**Task to carry out**
Begin at the line containing "Nhắc đến những hệ thống spa trị sẹo rỗ" in the entries below and end at the line containing "bảo hiệu quả tối ưu cho khách hàng nên rất"; transcribe that range exactly and nothing outside it.
───── Exercise inputs ─────
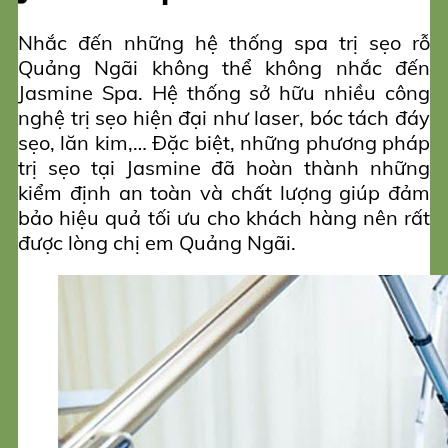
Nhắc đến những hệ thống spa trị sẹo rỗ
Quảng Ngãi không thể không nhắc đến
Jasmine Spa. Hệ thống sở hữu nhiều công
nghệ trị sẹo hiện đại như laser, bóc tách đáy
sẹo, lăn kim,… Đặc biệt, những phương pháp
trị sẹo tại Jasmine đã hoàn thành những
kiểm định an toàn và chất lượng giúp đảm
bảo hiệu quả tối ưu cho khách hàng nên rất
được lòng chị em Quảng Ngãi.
─────
───── Exercise inputs ─────
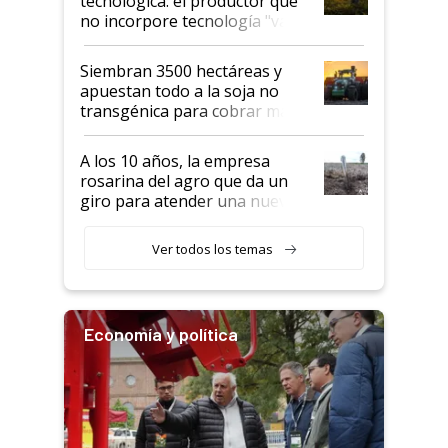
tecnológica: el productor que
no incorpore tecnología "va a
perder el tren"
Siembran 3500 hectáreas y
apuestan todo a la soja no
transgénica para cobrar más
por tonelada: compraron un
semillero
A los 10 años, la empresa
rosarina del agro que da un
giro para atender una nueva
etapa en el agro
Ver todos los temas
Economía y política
─────
**Result**
Nhắc đến những hệ thống spa trị sẹo rỗ
Quảng Ngãi không thể không nhắc đến
Jasmine Spa. Hệ thống sở hữu nhiều công
nghệ trị sẹo hiện đại như laser, bóc tách đáy
sẹo, lăn kim,… Đặc biệt, những phương pháp
trị sẹo tại Jasmine đã hoàn thành những
kiểm định an toàn và chất lượng giúp đảm
bảo hiệu quả tối ưu cho khách hàng nên rất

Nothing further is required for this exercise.